My background is controls, with a specialty in autonomous robotic flight (aka drones), so in general this stuff is highly relevant to me. The more I intuitively understand about flight, the more natural my flight algorithms are, and the less they look like a PC gamer who finds himself writing flight computer software.
And it doesn't hurt that as a glider pilot I can be obsessed with efficiency. I suspect inefficiency arises from the mismatch of the forces and torques about a pitching airframe. And since there aren't two controls to independently control PITCH rate and TURN rate, I wonder, "Is the inefficiency not that bad, or is it that it's really hard to solve the problem?"
@MichaelHall Hey, thanks a lot for this! It's great to have a conversation where someone can say, "Hey, that's not quite what I meant but I see how you saw it that way."
 
 
15 hours later…
2:55 PM
@KennSebesta so to fly a constant speed sinusoidal, on is skidding (in pitch) at the bottom and may be either coordinated or slipping at the top, depending on net G's.... the moon makes a coordinated orbit around earth (from tidal locking). Cheers.
 
3:21 PM
@CharlesBretana a thought on "fictitious forces". Yes, that's a good name for them. They have no place on a vector diagram (even though many books have them there). With aircraft, the opposing force is either gravity or drag. An aircraft in turning flight should show an unbalanced centripetal vector because rotation never allows drag to catch up with the direction of centripetal acceleration.
A side slip can reach steady state because there is balanced rotational torque and no change in direction.
The crosswind is the other balancing force. (In a forward slip, forward motion is the "crosswind").
 
 
8 hours later…
11:51 PM
Michael Hall, Please, no need to apologize... I also sometimes let a bit of sarcasm into my posts and regret it afterwards. No offense taken, but I appreciate the comment.

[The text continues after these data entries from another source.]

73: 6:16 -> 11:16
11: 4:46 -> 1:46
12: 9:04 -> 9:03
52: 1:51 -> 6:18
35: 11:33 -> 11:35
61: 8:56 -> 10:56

@Robert DiGiovanni, Although I risk confusing the issue even further, I can't resist pointing out that Gravity itself is a "fictitious" force. The way you can tell you are in an accelerated frame of reference (FOR) is simple. What does a G-Meter read? If it reads anything other than zero, you are in an accelerated FOR. Einstein showed us that Gravity is NOT a force, it is just the perception we have in 3-D of the distortion of Space-Time due to Mass.

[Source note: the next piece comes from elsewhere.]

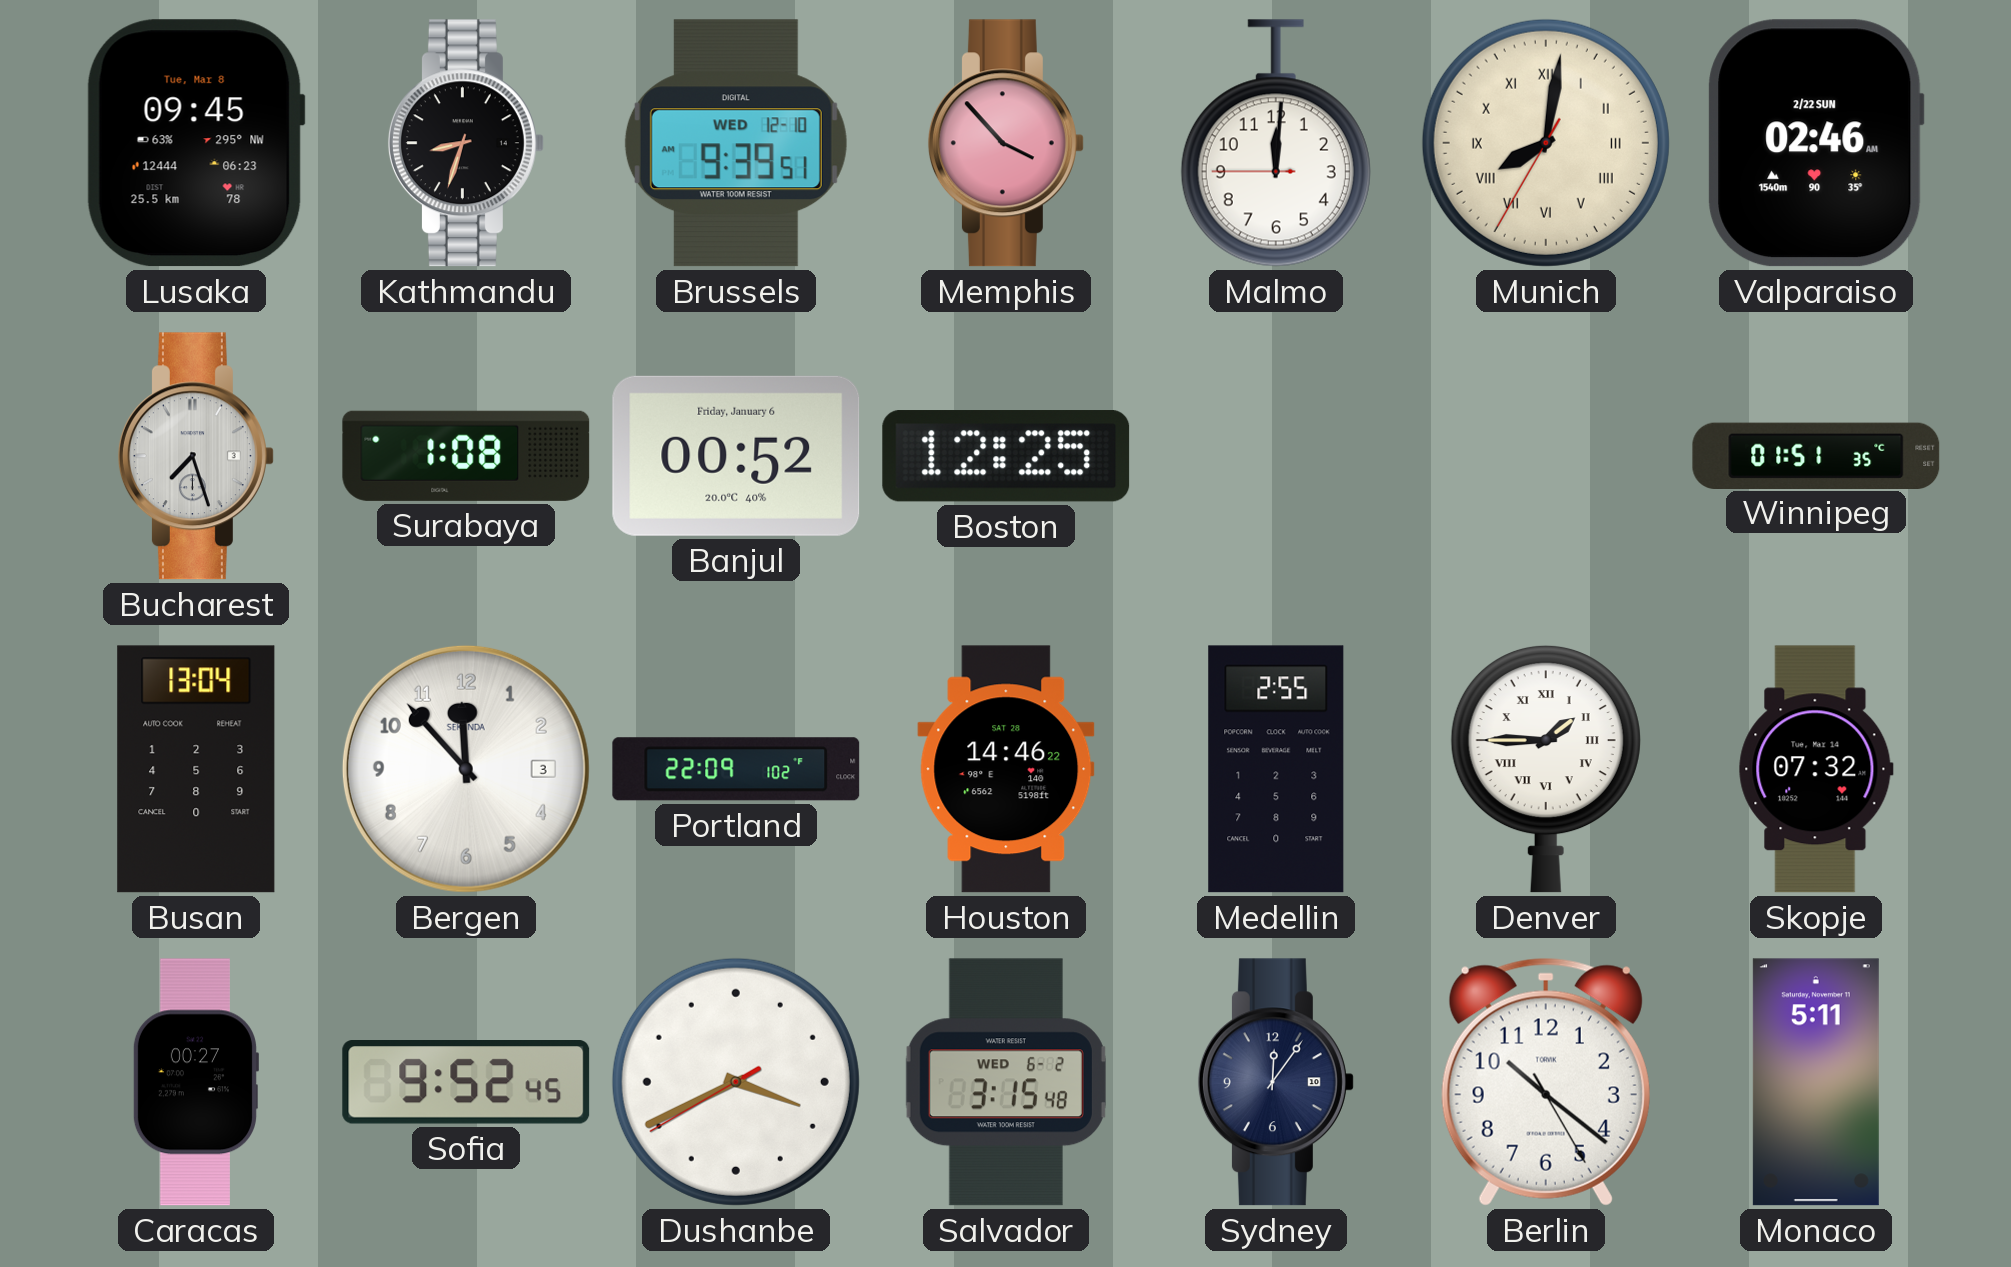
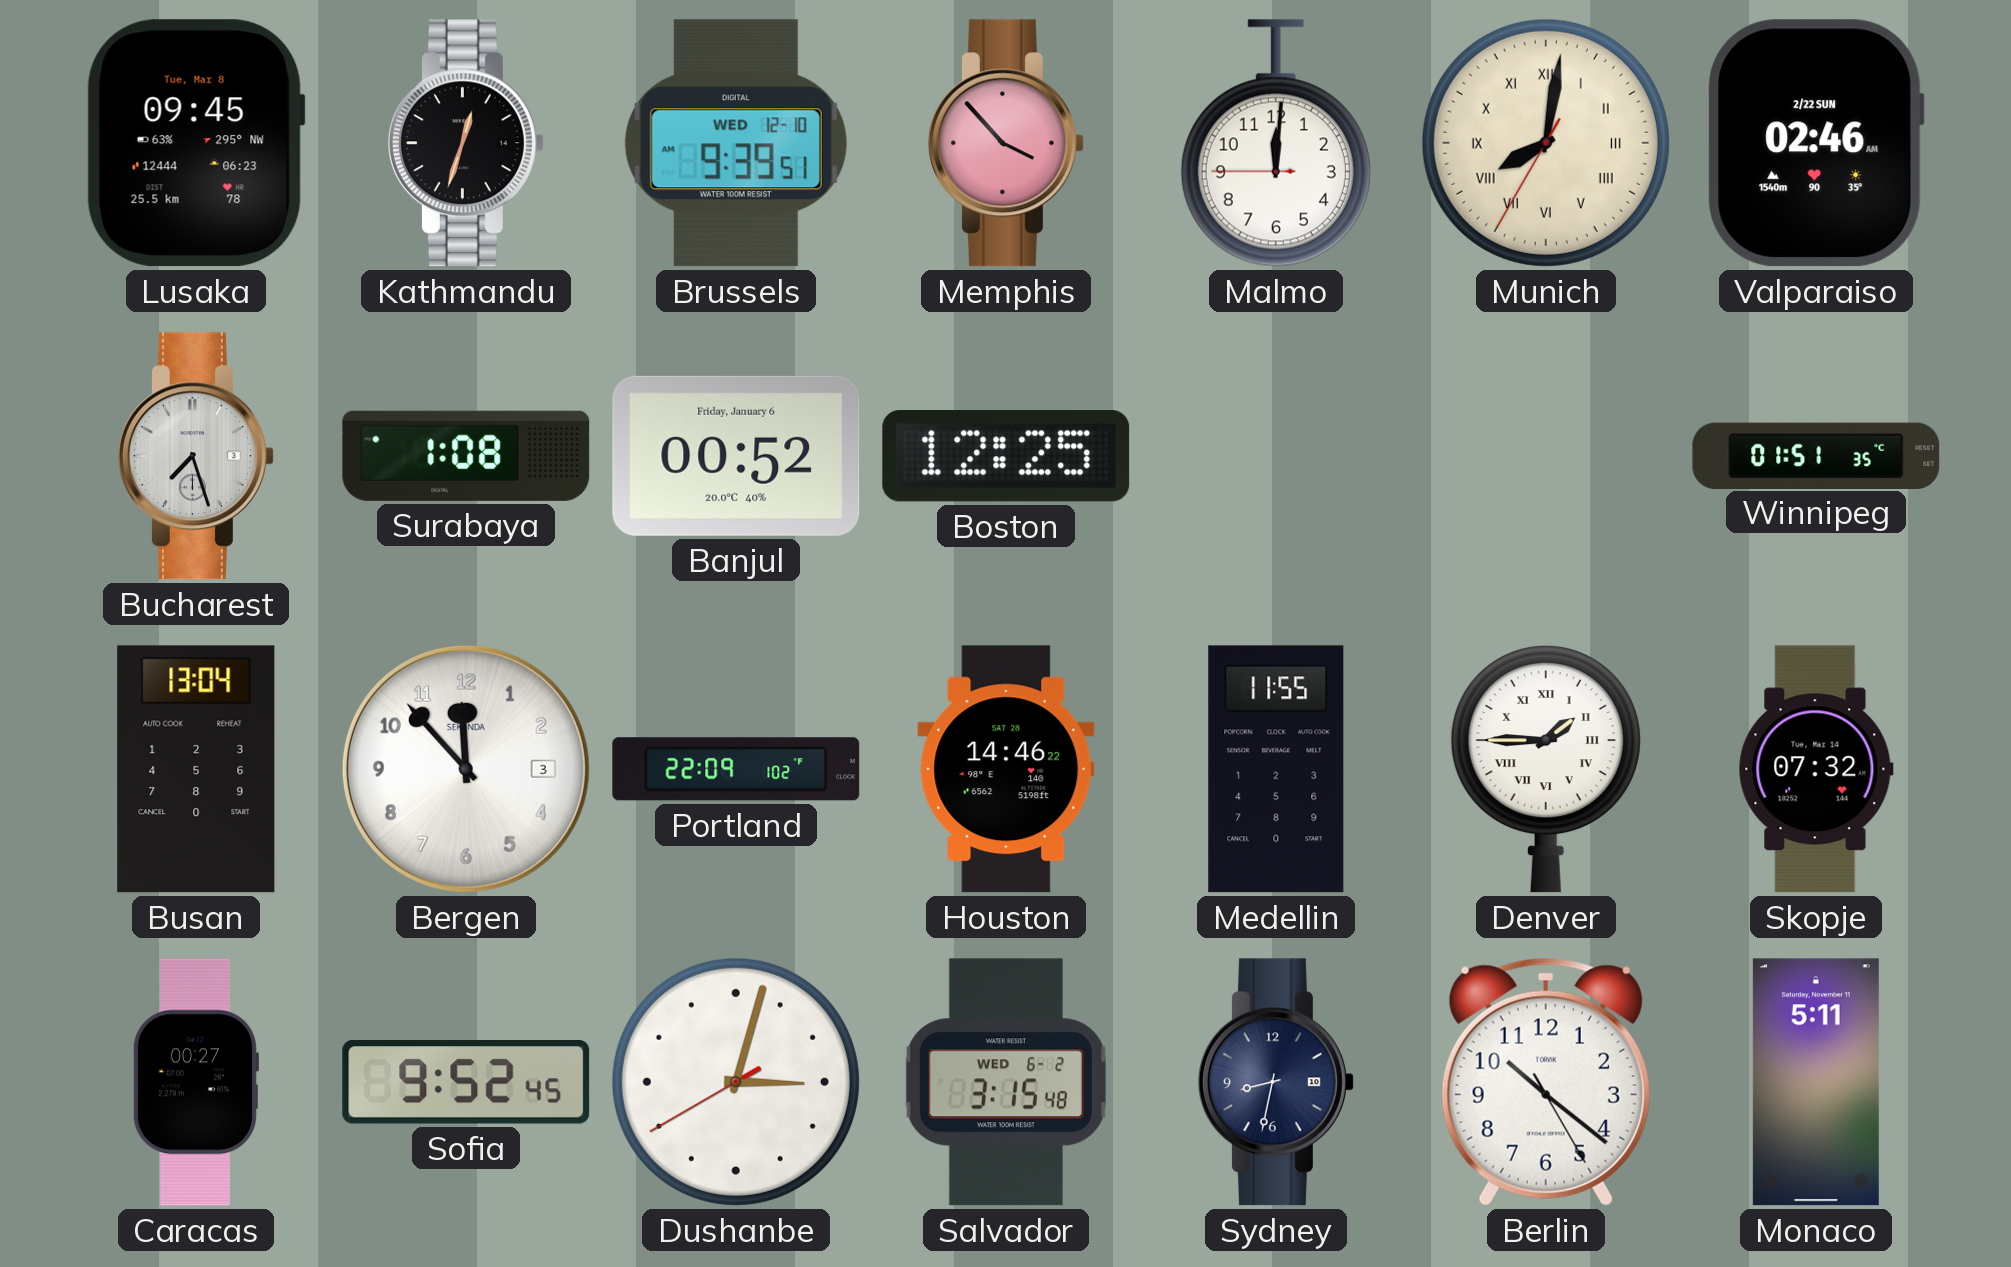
Kathmandu: 8:33 -> 12:33
Medellin: 2:55 -> 11:55
Dushanbe: 3:40 -> 3:02
Sydney: 12:06 -> 8:32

Another great clue as to whether something is a "Fictitious" force or not, is Do you only "Feel" the force when it is NOT causing an acceleration? The only time you "Feel" gravity is when we are resisting it. We really don't feel it, we feel the force of the lift on the aircraft that is stopping Gravity from accelerating us in opposition to the acceleration of the FOR. If Gravity is allowed to accelerate us, (Zero-G free-Fall) then we no longer feel anything.